Spencer, is there an analogous postprocessing software technique to produce shallow depth of field by merging multiple images? That is the one limitation that frustrates me after switching from full frame to micro 4/3. Your current article makes me think there might be a back-door way to produce the shallow depth of filed that’s so easy with a full frame camera and a 24-70/ f2.8 lens. My iphone can do it in portrait mode and I understand Apple accomplishes that trick via software.
Thanks for another great, very useful article.
Sure thing!
The only way I know of is to create what’s known as a Brenizer method panorama.
Zoom in beyond the composition you actually want. Use the widest aperture you have available, then capture a panorama (usually multi-row). The more you zoom and the more images in your panorama, the shallower your depth of field will be.
Hope this helps!
Here are the Brenizer method articles by Romanas Naryškin:
photographylife.com/tag/b…zer-method
Happy New Year, Spencer.
Kindest regards,
Pete
Thank you, Pete! Happy New Year to you as well.
Happy New Year Spencer! Great article! Question: For Astrophotography, do you need to do image averaging if you are using a star tracker? Would it make the image come out better? Thanks! Happy New Year!
Happy New Year, Zigman! Yes, it’s a good idea to stack photos when you’re using a star tracker. If your tracking alignment isn’t perfect, if your tripod shifts partway through, or if an airplane flies through your photo, an ultra-long exposure (say, 30 minutes) could be ruined.

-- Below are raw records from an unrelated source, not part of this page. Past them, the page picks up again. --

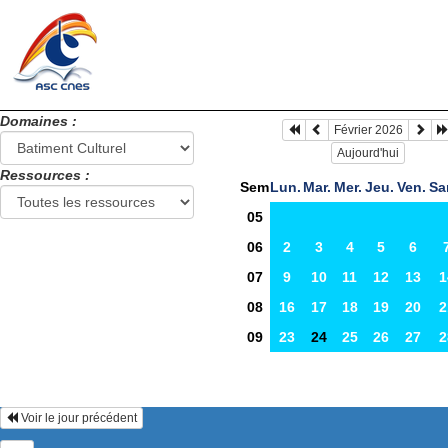
Domaines :
Février 2026
Aujourd'hui
Ressources :
Sem
Lun.
Mar.
Mer.
Jeu.
Ven.
Sa
05
06
2
3
4
5
6
07
9
10
11
12
13
1
08
16
17
18
19
20
2
09
23
24
25
26
27
2
Voir le jour précédent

Taking 15 exposures of 2 minutes apiece, deleting any bad frames, aligning them (if they’re out of alignment), and averaging them will eliminate these problems. It also tends to result in less thermal noise, particularly if you wait 10-15 seconds between exposures.
Thanks!
Spencer,
I always enjoy your thoughts and methodologies. But I have a question.
Does a merging of the images using Photoshop’s Photomerge method work as well as method #1 in your article?
I took a multiple set of images of the same view using an IOS setting in an old camera I have that I knew would result in a lot of noise. I then used your method #1 and separately used the Photomerge method. There appeared to be about the same improved results for each. Is this reasonable or have I just let my eyes lie to me?
The best to you,
Ed
Spencer,
Upon VERY close inspection I think the “layer” method reduces the noise moreso than does the “Photomerge” method. But I would still like to hear your thoughts.
Ed
Spencer,
Not to be going on about this, but I would add the following:
I applied Topaz’s DeNoise AI to one of the images (there are 5 in my test) and found that method #1 in your article did as well as the Topaz AP. That is saying a lot in favor of the technique you discussed.
(I a, not discounting that results depends on the subject for which image copies are captured.)
P.S.: Keep up the good efforts you make, video or written.
Ed
Much appreciated, Ed! It sounds like you answered your own question already, but Photomerge isn’t made for this type of image blending, even though it does employ some averaging in its blending algorithm. I’d stick with either of the layer methods instead, but props to you for finding different ways to extend Photoshop’s capabilities.